### Data for processing
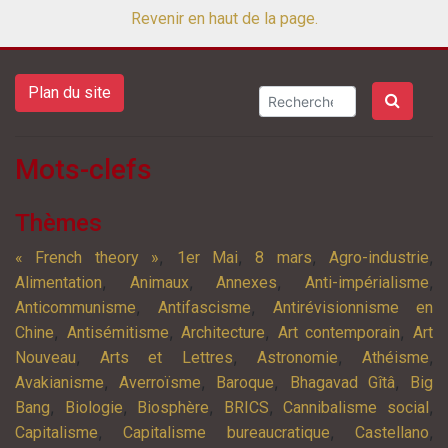
Revenir en haut de la page.
Plan du site
Mots-clefs
Thèmes
,
,
,
,
« French theory »
1er Mai
8 mars
Agro-industrie
,
,
,
,
Alimentation
Animaux
Annexes
Anti-impérialisme
,
,
Anticommunisme
Antifascisme
Antirévisionnisme en
,
,
,
,
Chine
Antisémitisme
Architecture
Art contemporain
Art
,
,
,
,
Nouveau
Arts et Lettres
Astronomie
Athéisme
,
,
,
,
Avakianisme
Averroïsme
Baroque
Bhagavad Gîtâ
Big
,
,
,
,
,
Bang
Biologie
Biosphère
BRICS
Cannibalisme social
,
,
,
Capitalisme
Capitalisme bureaucratique
Castellano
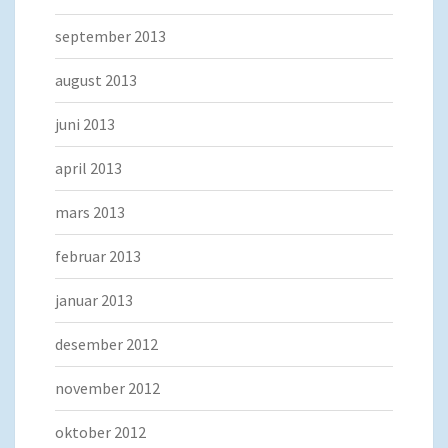
september 2013
august 2013
juni 2013
april 2013
mars 2013
februar 2013
januar 2013
desember 2012
november 2012
oktober 2012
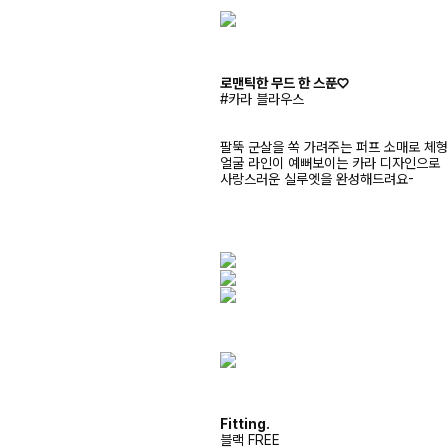
로맨틱한 무드 한 스푼♡
#카라 블라우스
팔뚝 군살을 쏙 가려주는 퍼프 소매로 체형
얼굴 라인이 예뻐보이는 카라 디자인으로
사랑스러운 실루엣을 완성해드려요-
Fitting.
블랙 FREE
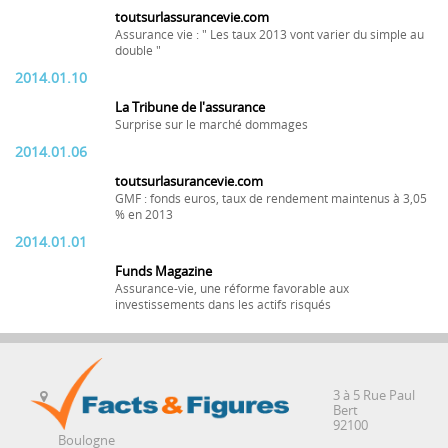
toutsurlassurancevie.com
Assurance vie : " Les taux 2013 vont varier du simple au
double "
2014.01.10
La Tribune de l'assurance
Surprise sur le marché dommages
2014.01.06
toutsurlasurancevie.com
GMF : fonds euros, taux de rendement maintenus à 3,05
% en 2013
2014.01.01
Funds Magazine
Assurance-vie, une réforme favorable aux
investissements dans les actifs risqués
3 à 5 Rue Paul
Bert
92100
Boulogne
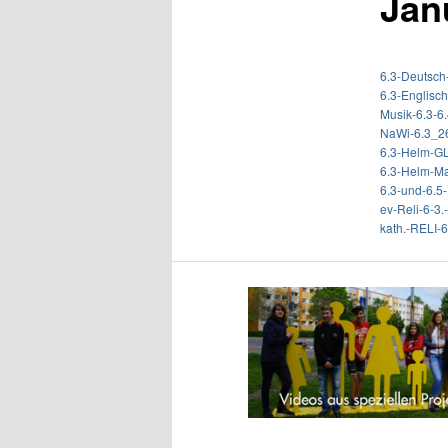
Jan
6.3-Deutsc
6.3-Englisc
Musik-6.3-6
NaWi-6.3_26
6.3-Helm-G
6.3-Helm-M
6.3-und-6.5
ev-Reli-6-3
kath.-RELI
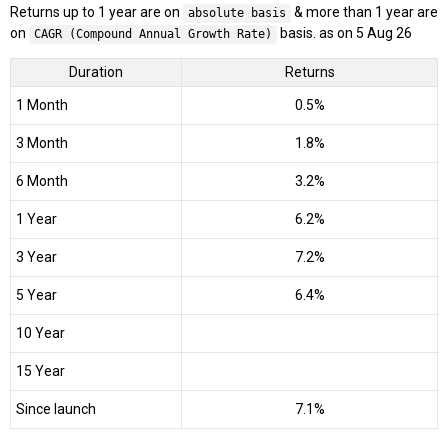
Returns up to 1 year are on
& more than 1 year are
absolute basis
on
basis. as on 5 Aug 26
CAGR (Compound Annual Growth Rate)
Duration
Returns
1 Month
0.5%
3 Month
1.8%
6 Month
3.2%
1 Year
6.2%
3 Year
7.2%
5 Year
6.4%
10 Year
15 Year
Since launch
7.1%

### Exercise details
Please output every entry exactly as written, apart from the pictures.

### Result of this exercise
Revenir en haut de la page.
Plan du site
Mots-clefs
Thèmes
,
,
,
,
« French theory »
1er Mai
8 mars
Agro-industrie
,
,
,
,
Alimentation
Animaux
Annexes
Anti-impérialisme
,
,
Anticommunisme
Antifascisme
Antirévisionnisme en
,
,
,
,
Chine
Antisémitisme
Architecture
Art contemporain
Art
,
,
,
,
Nouveau
Arts et Lettres
Astronomie
Athéisme
,
,
,
,
Avakianisme
Averroïsme
Baroque
Bhagavad Gîtâ
Big
,
,
,
,
,
Bang
Biologie
Biosphère
BRICS
Cannibalisme social
,
,
,
Capitalisme
Capitalisme bureaucratique
Castellano
september 2013
august 2013
juni 2013
april 2013
mars 2013
februar 2013
januar 2013
desember 2012
november 2012
oktober 2012
로맨틱한 무드 한 스푼♡
#카라 블라우스
팔뚝 군살을 쏙 가려주는 퍼프 소매로 체형
얼굴 라인이 예뻐보이는 카라 디자인으로
사랑스러운 실루엣을 완성해드려요-
Fitting.
블랙 FREE
toutsurlassurancevie.com
Assurance vie : " Les taux 2013 vont varier du simple au
double "
2014.01.10
La Tribune de l'assurance
Surprise sur le marché dommages
2014.01.06
toutsurlasurancevie.com
GMF : fonds euros, taux de rendement maintenus à 3,05
% en 2013
2014.01.01
Funds Magazine
Assurance-vie, une réforme favorable aux
investissements dans les actifs risqués
3 à 5 Rue Paul
Bert
92100
Boulogne
Jan
6.3-Deutsc
6.3-Englisc
Musik-6.3-6
NaWi-6.3_26
6.3-Helm-G
6.3-Helm-M
6.3-und-6.5
ev-Reli-6-3
kath.-RELI
Returns up to 1 year are on
& more than 1 year are
absolute basis
on
basis. as on 5 Aug 26
CAGR (Compound Annual Growth Rate)
Duration
Returns
1 Month
0.5%
3 Month
1.8%
6 Month
3.2%
1 Year
6.2%
3 Year
7.2%
5 Year
6.4%
10 Year
15 Year
Since launch
7.1%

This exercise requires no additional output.